I don't remember having any friends growing up as a teenager. My family and I moved to a different part of the district because those kids would bother me even more than before. I didn't go to fighting school as a teen. I was homeschooled and my father taught me other things like how to create metal from earth and how to craft metal armor. I wasn't the best at crafting armor, I actually sucked at it to be honest.

But my father was persistent. I eventually became good at it thanks to my father's encouragement. Well, the armor I made looked good, but it wasn't as good as my father's armor crafts. I guess not all things get passed down. That's another thing. My father and I were the only ones who wore armor that could be manipulated by bending. The traditional Saiyan armor and clothing wasn't meant to altered or used as a weapon in battle.

And then, when I finally turned eighteen, my father gave me a gift. He gave me an armor that I still wear to this day. The armor he gave me was made of special metal made from the rock found deep at the center of the planet. My mother gifted me a fighting outfit that I fell in love with. It's the one I wear today.

What I didn't except, was that my parents had expected me to live on my own now. I was shocked. I didn't want to leave my parents. They were all I had. I had no friends or anything. I had nothing. Nothing but my armor and the clothes on my back that they gave me. I asked them if I could stay home for at least another month. To spend some time with them a little longer. They agreed.

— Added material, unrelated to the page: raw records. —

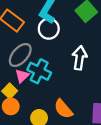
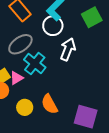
white arrow: (80, 58) -> (68, 49), moved
pink triangle: (22, 76) -> (17, 78), moved

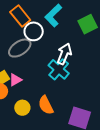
white circle: (53, 26) -> (34, 31), moved
cyan cross: (35, 64) -> (59, 69), moved

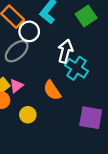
cyan cross: (59, 69) -> (77, 68), moved
orange semicircle: (46, 105) -> (52, 90), moved

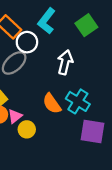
cyan cross: (77, 68) -> (78, 101), moved
pink triangle: (16, 86) -> (15, 116), moved

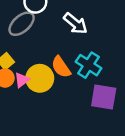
white arrow: (65, 62) -> (75, 24), turned 115
yellow circle: (27, 129) -> (40, 78), moved, size x1.5

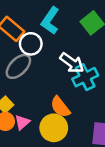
cyan cross: (88, 65) -> (85, 77), moved, turned 35
yellow circle: (40, 78) -> (54, 128), moved

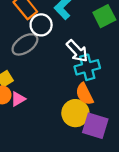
orange semicircle: (60, 107) -> (84, 94), moved
yellow circle: (54, 128) -> (75, 113), moved

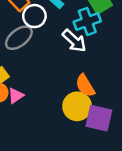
cyan cross: (87, 67) -> (87, 22), moved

Things weren't the same during that month. At dinner, they gave each other mean glares and were silent. One night I asked them what was wrong, and my mother told me not to worry. That they have been just arguing a bit recently. I asked her and him what they have been arguing about, and my father quickly said that it's parent talk and that I don't need to know. I told him that I was an adult now and that I had the right to know. My father got angry and yelled, "If you think you're an adult, then how come you couldn't move out!? We raised you as a Saiyan warrior! You should be able to tend for yourself!" I felt hurt by what he said, but then I said to him, "But you didn't raise me as a Saiyan warrior. Not like the other kids. I am different from everyone else. I know I'm a Saiyan, but I don't feel like a Saiyan. Mom raised me more like a Saiyan than you did! Is there something wrong with me?" They both didn't say anything for a few moments. My mother said in a sweet voice, "Sweetie, why don't you just go to bed? It's getting late." I didn't know what else to say, so I just did what she told me and went to bed.

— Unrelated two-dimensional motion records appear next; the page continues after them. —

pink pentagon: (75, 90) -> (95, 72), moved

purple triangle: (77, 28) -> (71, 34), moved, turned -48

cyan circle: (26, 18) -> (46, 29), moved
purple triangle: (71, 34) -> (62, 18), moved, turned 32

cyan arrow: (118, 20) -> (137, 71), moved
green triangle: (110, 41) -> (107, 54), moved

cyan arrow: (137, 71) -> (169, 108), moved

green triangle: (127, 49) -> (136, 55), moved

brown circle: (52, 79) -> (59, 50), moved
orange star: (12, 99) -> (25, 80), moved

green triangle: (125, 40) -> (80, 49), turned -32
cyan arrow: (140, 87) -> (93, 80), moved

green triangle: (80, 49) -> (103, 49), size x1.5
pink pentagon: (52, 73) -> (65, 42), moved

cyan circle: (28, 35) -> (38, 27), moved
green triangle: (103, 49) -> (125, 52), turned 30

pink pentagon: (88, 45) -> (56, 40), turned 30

I couldn't sleep at all that night. I was laying in bed thinking and thinking about who I was, or what I was. I decided that I guess it really was time to leave my parents. I got up that night around 3 AM and wrote a note. It said, "To my loving parents, I now know that it really is time to leave. Because if you two won't give me answers about me, then I'll have to find those answers myself. I love you both very much. Love, Hikaro." I left that note at the kitchen counter as soon as I finished writing it.

I packed my backpack with my clothes, bed sheets and blankets, and wore the armor and clothes that my parents gave me. I left home through my bedroom window and just started flying into the night sky. I didn't know where to go, I just started flying. I passed by the homes of everyone I knew, including those mean kids. Of course some of them had already left home by then, but still, I felt pain. I felt lost. Alone.

But at the same time, I saw new places, places I haven't seen due to staying in my home all my life. I was kind of excited. I looked back at my now previous home and saw how small it was from up in the sky. That made me realize something. Home is just a small part of my life. There's so much more to life than just this.

I was beginning a new chapter of my life. I looked forward, the moon shining brightly in the cool night sky. I smiled and said to myself, "It's time to find a new home, make some friends, and enjoy this new life." I felt a high energy and happiness that I've never felt before. I laughed and zoomed through the sky at a high speed. I didn't know where I was going, but I was going, and that's all that matters.